BRZEZINSKI’S THE GRAND CHESSBOARD
It is worth noting that all the steps aimed at ‘tearing Ukraine away’ from Russia and using it as a battering ram against Moscow directly reflect the geostrategic concept outlined in Zbigniew Brzezinski’s book The Grand Chessboard (1997). Brzezinski, one of the leading architects of US foreign policy for decades, since the 1970s, attributed an ‘imperial policy’ to Moscow while promoting American Primacy and Its Geostrategic Imperatives (the book’s full title).
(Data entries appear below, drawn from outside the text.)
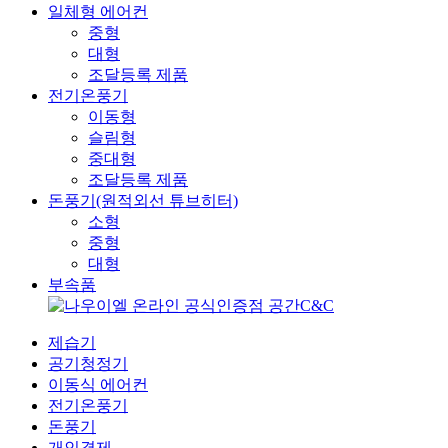
일체형 에어컨
중형
대형
조달등록 제품
전기온풍기
이동형
슬림형
중대형
조달등록 제품
돈풍기(원적외선 튜브히터)
소형
중형
대형
부속품
제습기
공기청정기
이동식 에어컨
전기온풍기
돈풍기
개인결제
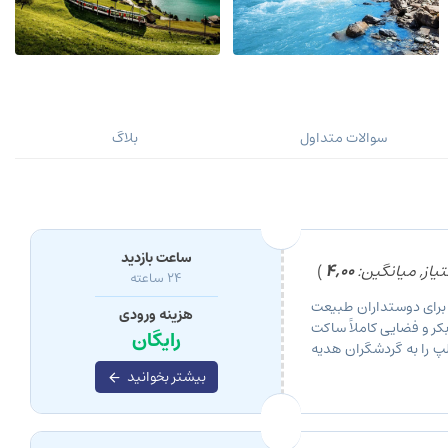
سوالات متداول
بلاگ
ساعت بازدید
یاز, میانگین:
4,00
)
24 ساعته
 برای دوستداران طبیعت
هزینه ورودی
ر و فضایی کاملاً ساکت
رایگان
پ را به گردشگران هدیه
جایی […]
بیشتر بخوانید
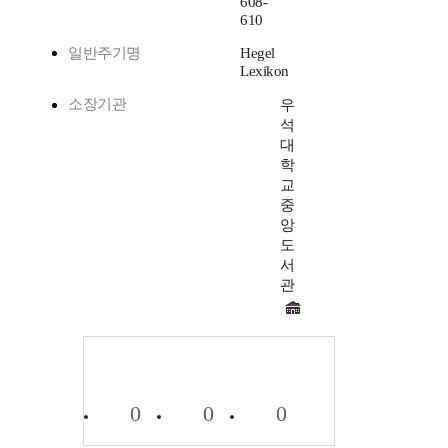
608-
610
일반주기명
Hegel
Lexikon
소장기관
우
석
대
학
교
중
앙
도
서
관
0
0
0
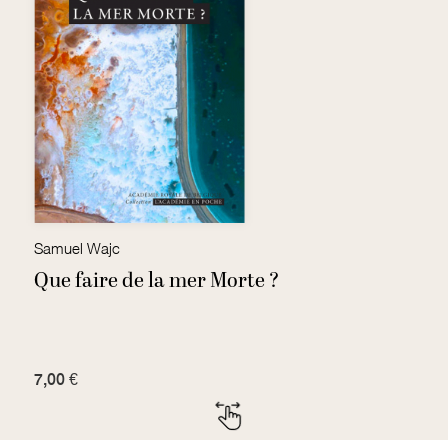
Samuel Wajc
J
Que faire de la mer Morte ?
Q
7,00 €
7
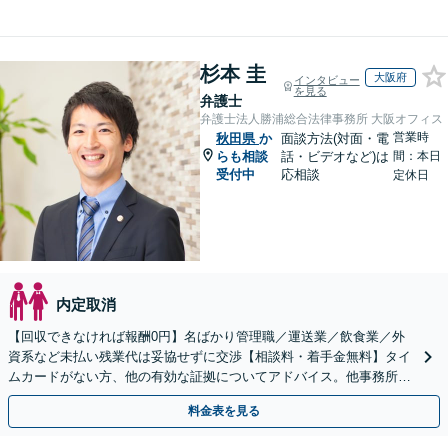
杉本 圭
大阪府
インタビュー
を見る
弁護士
弁護士法人勝浦総合法律事務所 大阪オフィス
営業時
秋田県
か
面談方法(対面・電
らも相談
話・ビデオなど)は
間：本日
受付中
応相談
定休日
内定取消
【回収できなければ報酬0円】名ばかり管理職／運送業／飲食業／外
資系など未払い残業代は妥協せずに交渉【相談料・着手金無料】タイ
ムカードがない方、他の有効な証拠についてアドバイス。他事務所で
断られた方もご相談ください。あなたの権利を守ります！
料金表を見る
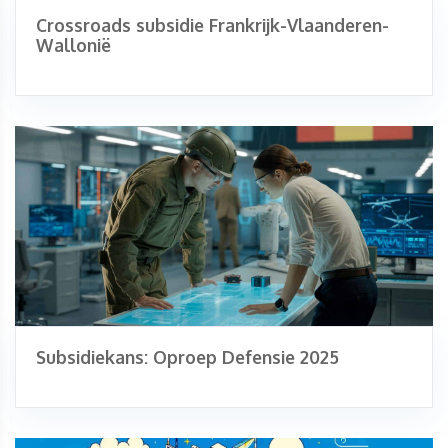
Crossroads subsidie Frankrijk-Vlaanderen-
Wallonië
Subsidiekans: Oproep Defensie 2025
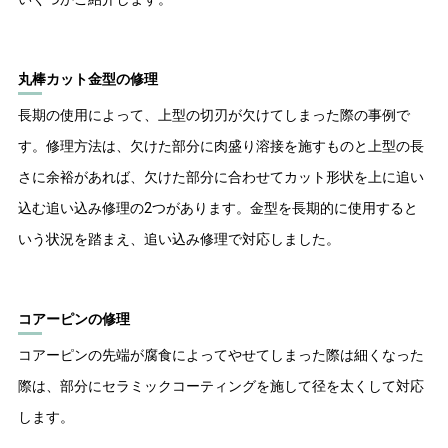
丸棒カット金型の修理
長期の使用によって、上型の切刃が欠けてしまった際の事例で
す。修理方法は、欠けた部分に肉盛り溶接を施すものと上型の長
さに余裕があれば、欠けた部分に合わせてカット形状を上に追い
込む追い込み修理の2つがあります。金型を長期的に使用すると
いう状況を踏まえ、追い込み修理で対応しました。
コアーピンの修理
コアーピンの先端が腐食によってやせてしまった際は細くなった
際は、部分にセラミックコーティングを施して径を太くして対応
します。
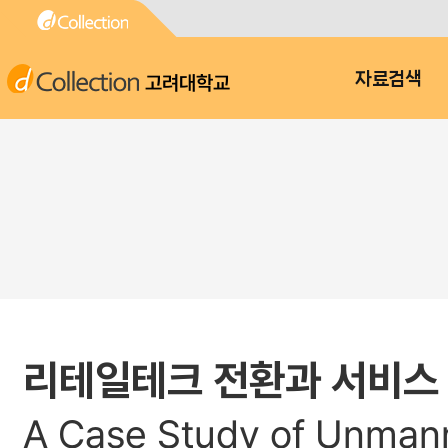
고려대학교
자료검색
리테일테크 전환과 서비스
A Case Study of Unmanne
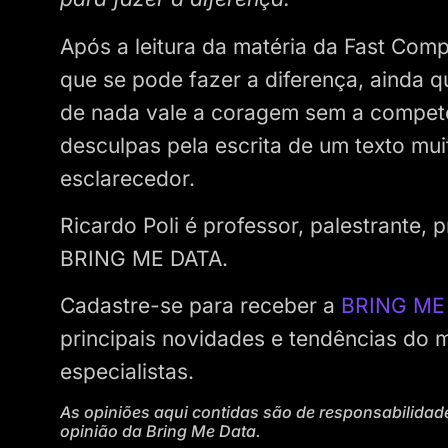
Após a leitura da matéria da Fast Comp
que se pode fazer a diferença, ainda qu
de nada vale a coragem sem a competê
desculpas pela escrita de um texto mu
esclarecedor.
Ricardo Poli é professor, palestrante, 
BRING ME DATA.
Cadastre-se para receber a
BRING ME
principais novidades e tendências do
especialistas.
As opiniões aqui contidas são de responsabilidad
opinião da Bring Me Data.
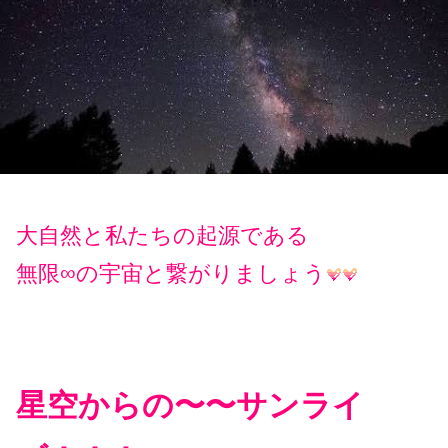
大自然と私たちの起源である
無限∞の宇宙と繋がりましょう
星空からの〜〜サンライ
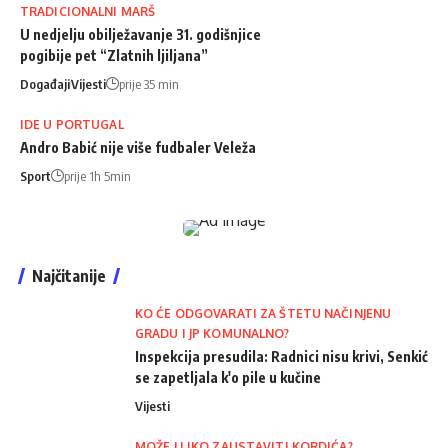
TRADICIONALNI MARŠ
U nedjelju obilježavanje 31. godišnjice
pogibije pet “Zlatnih ljiljana”
Događaji
Vijesti
prije 35 min
IDE U PORTUGAL
Andro Babić nije više fudbaler Veleža
Sport
prije 1h 5min
Najčitanije
KO ĆE ODGOVARATI ZA ŠTETU NAČINJENU
GRADU I JP KOMUNALNO?
Inspekcija presudila: Radnici nisu krivi, Senkić
se zapetljala k'o pile u kučine
Vijesti
MOŽE LI IKO ZAUSTAVITI KORDIĆA?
In accordance with the logic of containing Russia, the modern system of international relations continues to develop, or rather, degrade precisely.
SANCTA SIMPLICITAS
Meanwhile, homegrown experts raised on Western political narratives continue to recycle relic accusations against Moscow, adding fuel to the fire of unbridled propaganda. O sancta simplicitas! (Oh, holy simplicity!) - this is exactly how, according to legend, the Czech thinker and religious reformer Jan Hus addressed a humble old woman who added firewood to the pyre to which he was condemned for daring to disagree with the prevailing dogma. This is precisely the kind of political dogma that is now being imposed on the world, the myth of ‘Russian imperial policy’ and ‘Russian threat’, which has replaced the mantra of the ‘communist threat’ that existed for half a century during the Cold War.
NEW WORLD ORDER
The success of future negotiations on Ukraine, as well as the stability of the future international system, will largely depend on the West’s recognition of the futility of attempts to inflict a ‘strategic defeat’ on Russia, as well as the need to overcome neocolonial remnants persisting in international politics. It is time to develop principles for a new ‘peaceful coexistence’, to build a new, more just world order, where the ‘global majority’ – non-Western actors – will take their rightful place in the new global system of coordinates. In the words of Russian Foreign Minister Sergey Lavrov, “The West ruled the world for more than five centuries. This era has ended.”